My journey of trying Deep Reinforcement Learning to optimize train scheduling: pt. 1

Source: Deep Learning on Medium

Many things that I tried

At the very beginning I didn’t even start from reading similar problem solving papers, because I had a much larger problem, variable amount of agents!! My position was to create every algorithm from scratch so I didn’t use RLlib even though it offers great tools both for multi and single agent reinforcement learning settings. One possible way was to make a separate network for every agent, and all is good but there would be no communication between agents, and when they need to come up with a way to share a resource it won’t be possible. Then I thought to use a technique where the Critic is centralized and gets all agents’ observations and give everyone a state-value and Actors adjust their policies in that direction, here all agents have separate networks so the problem of variable agent amount is out the way. Yet there is a problem of decentralized execution where agents have no idea about each other’s decisions during execution. So I was stuck thinking about ways to make a channel of communication between agents, and came up with a great idea, which later I found out is not mine, and some people already wrote an amazing paper about it and named it Multi-agent Bidirectionally-Coordinated Nets ( BiCNet). The idea behind it is the following, every agent in the environment is represented as a bi-directional RNN sequence and passes it’s hidden state to other agents, and as it’s a bi-directional RNN, every agent knows about every other agent through hidden states. And the best part about it, is that you don’t need to design the communication channel, they will learn the best way of communication “language” in the training process.
Now as we have the algorithm architecture it’s time to choose the algorithm itself. In the sea of algorithms like DQN, DDQN, A3C etc. I chose the very amazing PPO from the family of Actor-Critic type algorithms. The loss I calculated for each agent individually and summed it up at the end for training. The mean, instead of the sum, works as well, so I think later I need to work with it a little more, because the sum will get bigger as the number of agents increase, and I don’t want to mess with my network that way. The choice of PPO was based on the fact that it’s from Actor-Critic family of algorithms which work the best, and also it’s a lot more stable than A3C, so here we are. If you would like to learn more about PPO, I would recommend checking out this amazing video.
I set up the training process in a way that complexity increases over time/iterations, so the training would start from 1 agent in a small map, and the map would get bigger and the agent amount increments after several map size increments. In the future I want to try a way of increasing complexity based on how good is the algorithm performing rather than just time.
Now it’s the time to talk about the network architecture. At first I tried to use the TreeObservation and I worked with a different architecture but later I switched to GlobalObservation and I will talk about the network I used there. So the observation has the size of hxwx22xnumber_of_agents, so I used CNN layers on top of RNN layers. As I said the map size varies so I used Spatial Pyramid Pooling to later give it to my RNN component. I did some tricks to give the CNN all agents’ observations as batches and later to extract the real batches of every agent’s observation for RNN. I used Pytorch because it’s awesome – easy to work with, easy to build and test new ideas and also the code looks just amazing. All the code I am talking about could be found in here.

Results

I can’t brag about my results YET!! So the deal is that my code is not very optimized for my computational budget, and I am hitting memory error before getting any valuable results. What I can tell is that while training, there is a very noticeable movement towards learning, as I can see agents, that stop to let other agent pass, and many little details like that. I am far from done for sure, and will spend as much of my free time on this as I can, because I have a lot of ideas on how to make this work.

Ideas for future

So I want to optimize the code first, to not hit memory error at least. Also I have some bugs and would like to get rid of those as well (I want to try to keep training for several iterations on a same map before changing it, but the bug won’t let me). The major change will be to incorporate planning inside my algorithm to decrease the time of training, and also it seems intuitive to have planning in such a project, so that’s a must have in future. Maybe later I can try Hierarchical Reinforcement Learning as I have couple of ideas for it as well.

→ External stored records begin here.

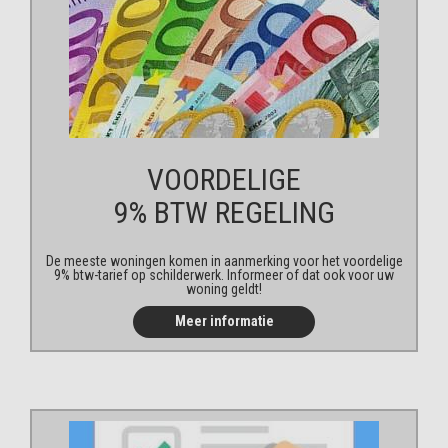
VOORDELIGE
9% BTW REGELING
De meeste woningen komen in aanmerking voor het voordelige
9% btw-tarief op schilderwerk. Informeer of dat ook voor uw
woning geldt!
Meer informatie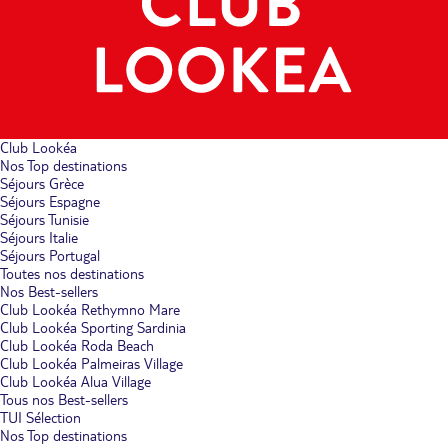
Club Lookéa
Nos Top destinations
Séjours Grèce
Séjours Espagne
Séjours Tunisie
Séjours Italie
Séjours Portugal
Toutes nos destinations
Nos Best-sellers
Club Lookéa Rethymno Mare
Club Lookéa Sporting Sardinia
Club Lookéa Roda Beach
Club Lookéa Palmeiras Village
Club Lookéa Alua Village
Tous nos Best-sellers
TUI Sélection
Nos Top destinations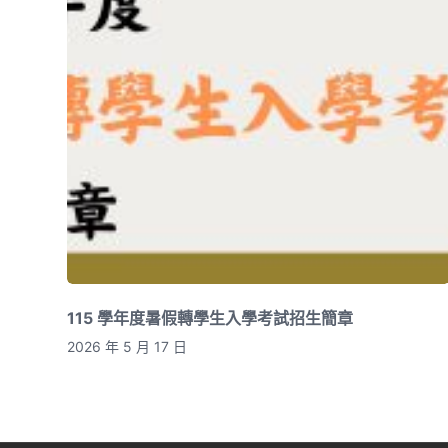
115 學年度暑假轉學生入學考試招生簡章
2026 年 5 月 17 日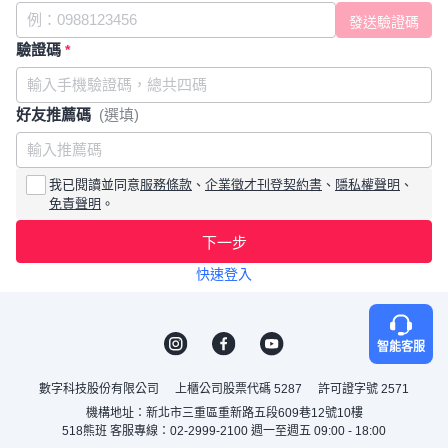
驗證碼
*
好友推薦碼
(選填)
我已閱讀並同意
服務條款
、
企業徵才刊登契約書
、
隱私權聲明
、
免責聲明
。
下一步
快速登入
智能客服
數字科技股份有限公司
上櫃公司股票代碼 5287
許可證字號 2571
機構地址：新北市三重區重新路五段609巷12號10樓
518熊班 客服專線：02-2999-2100 週一至週五 09:00 - 18:00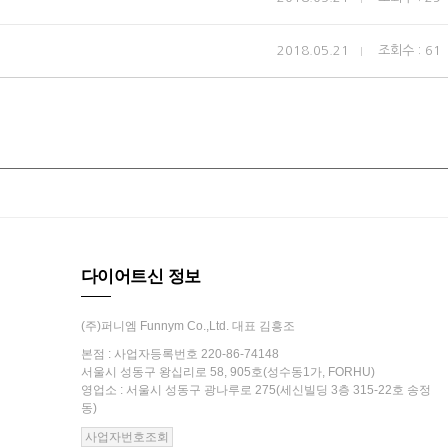
2018.05.21
조회수 : 61
다이어트신 정보
(주)퍼니엠 Funnym Co.,Ltd. 대표 김흥조
본점 : 사업자등록번호 220-86-74148
서울시 성동구 왕십리로 58, 905호(성수동1가, FORHU)
영업소 : 서울시 성동구 광나루로 275(세신빌딩 3층 315-22호 송정
동)
사업자번호조회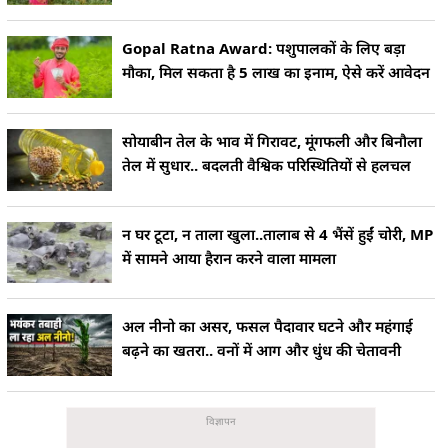
Gopal Ratna Award: पशुपालकों के लिए बड़ा
मौका, मिल सकता है 5 लाख का इनाम, ऐसे करें आवेदन
सोयाबीन तेल के भाव में गिरावट, मूंगफली और बिनौला
तेल में सुधार.. बदलती वैश्विक परिस्थितियों से हलचल
न घर टूटा, न ताला खुला..तालाब से 4 भैंसें हुईं चोरी, MP
में सामने आया हैरान करने वाला मामला
अल नीनो का असर, फसल पैदावार घटने और महंगाई
बढ़ने का खतरा.. वनों में आग और धुंध की चेतावनी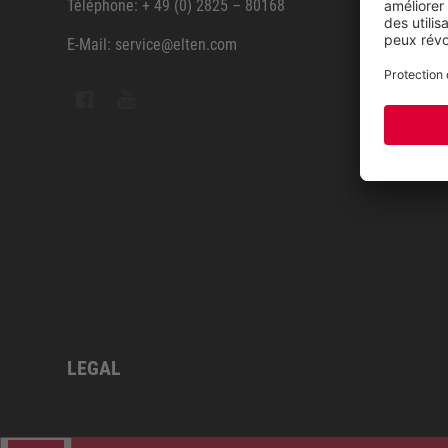
Téléphone: + 49 (0) 2825 – 80168
E-Mail: service@elten.com
Contac
Sitem
LEGAL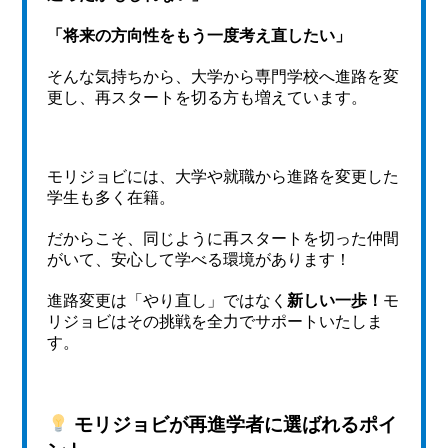
「将来の方向性をもう一度考え直したい」
そんな気持ちから、大学から専門学校へ進路を変
更し、再スタートを切る方も増えています。
モリジョビには、大学や就職から進路を変更した
学生も多く在籍。
だからこそ、同じように再スタートを切った仲間
がいて、安心して学べる環境があります！
進路変更は「やり直し」ではなく
新しい一歩！
モ
リジョビはその挑戦を全力でサポートいたしま
す。
モリジョビが再進学者に選ばれるポイ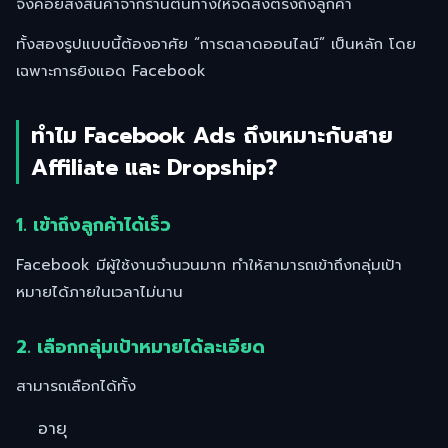
จึงค่อยสั่งสินค้าจากร้านต้นทางให้จัดส่งตรงถึงลูกค้า
ทั้งสองรูปแบบนี้ต้องอาศัย “การตลาดออนไลน์” เป็นหลัก โดย
เฉพาะการยิงแอด Facebook
ทำไม Facebook Ads ถึงเหมาะกับสาย
Affiliate และ Dropship?
1. เข้าถึงลูกค้าได้เร็ว
Facebook มีผู้ใช้งานจำนวนมาก ทำให้สามารถเข้าถึงกลุ่มเป้า
หมายได้ภายในเวลาไม่นาน
2. เลือกกลุ่มเป้าหมายได้ละเอียด
สามารถเลือกได้ทั้ง
อายุ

My journey is not over yet, and I am pretty confident that I can solve this problem using modern RL techniques. And why I am so concentrated on RL is because one algorithm can be applied to many other similar problems, after solving train scheduling next can be planes, trucks, ships, you name it. And also by using learning algorithms we ensure that over time it will get better with little to no changes. Also learning process may give us insights on solving the problem in a way never been thought before.
That’s it for part 1, see you in part 2.